For the past few years I’ve been hosting this site on an old desktop in my basement on my FiOS connection. This was one of the things I really liked when I switched from Cablevision to Verizon – they don’t block port 80 inbound, so I didn’t have to pay for separate hosting. My “server” was an old AMD desktop with 1 gig ram and a sata drive. It was ok; my site was slow but I was ok with that. I configured Nginx to cache the static assets which sped most things up to “ok” levels but it was never fast.
This setup had a bunch of problems though, and the biggest one was power. Namely, it goes out in my house all the time. I probably have 4 or 5 brief outages each month, and my old box doesn’t come back up properly on reboot (some bios conflict with an eSATA disk I have hooked up to it). Plus, since my basement became a huge bathtub during Sandy, my site was down for about a month, but that wasn’t really a big concern at the time.
Anyway, via a “Promoted Tweet” on Twitter I found Digital Ocean, a VPS provider with rates starting at $5/month for an SSD-backed VM. They also had a promo at the time for a $10 credit, so I figured I’d give it a try.

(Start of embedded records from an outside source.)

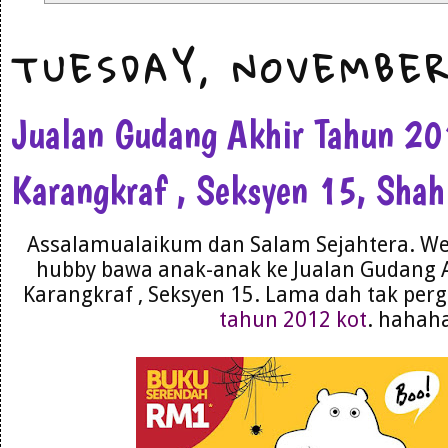
TUESDAY, NOVEMBER
Jualan Gudang Akhir Tahun 2
Karangkraf , Seksyen 15, Sha
Assalamualaikum dan Salam Sejahtera. We
hubby bawa anak-anak ke Jualan Gudang 
Karangkraf , Seksyen 15. Lama dah tak perg
tahun 2012 kot
. hahah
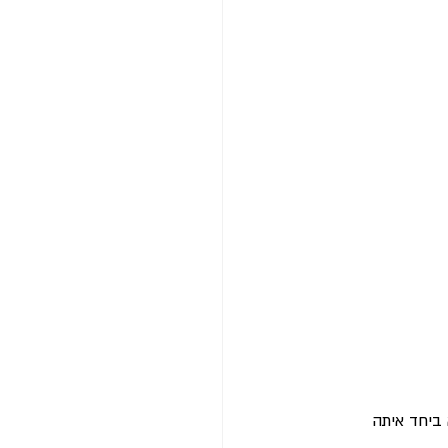
 ביחד איתה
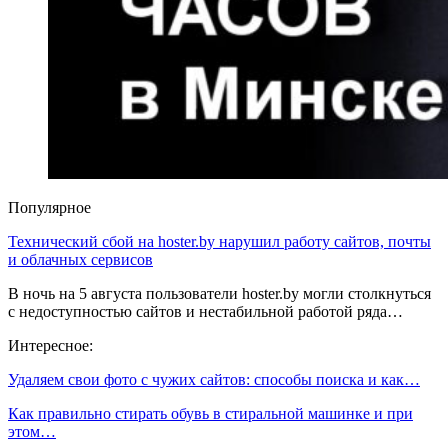
Популярное
Технический сбой на hoster.by нарушил работу сайтов, почты
и облачных сервисов
В ночь на 5 августа пользователи hoster.by могли столкнуться
с недоступностью сайтов и нестабильной работой ряда…
Интересное:
Удаляем свои фото с чужих сайтов: способы поиска и как…
Как правильно стирать обувь в стиральной машинке и при
этом…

Account creation was simple and I didn’t need to enter my CC until I actually created a server (“droplet” in their parlance). Server creation was pretty trivial: select the OS image (I chose CentOS 6.4 but they offer Ubuntu, Arch, Debian and Fedora as well), the size (512 MB ram through 16 GB), the region (San Francisco, New York, or Amsterdam), enter a hostname and your SSH pubkey. In about 60 seconds your server is ready to go, with a public IP and everything. My VM has a 20 GB disk and the base OS install was about 900 MB. I installed Apache, Nginx, MySQL and some other stuff, then dumped my WordPress DB and uploaded it to the new VM and copied the entire Apache docroot over as well. Within about 30 minutes of spinning up the VM I had everything up on the new box, and I made the DNS changes shortly after that. Pretty straightforward.
It’s only been a couple of days but so far I’m really liking the performance. My site doesn’t get a lot of traffic to begin with, but since I cache most stuff to disk, and the disk is SSD, it’s really quick. I’ll keep an eye on it but so far this is looking like a great choice for small website hosting. The only thing is I’ll need to setup some sort of offsite backups, but I can just cron an rsync to my home machine for now.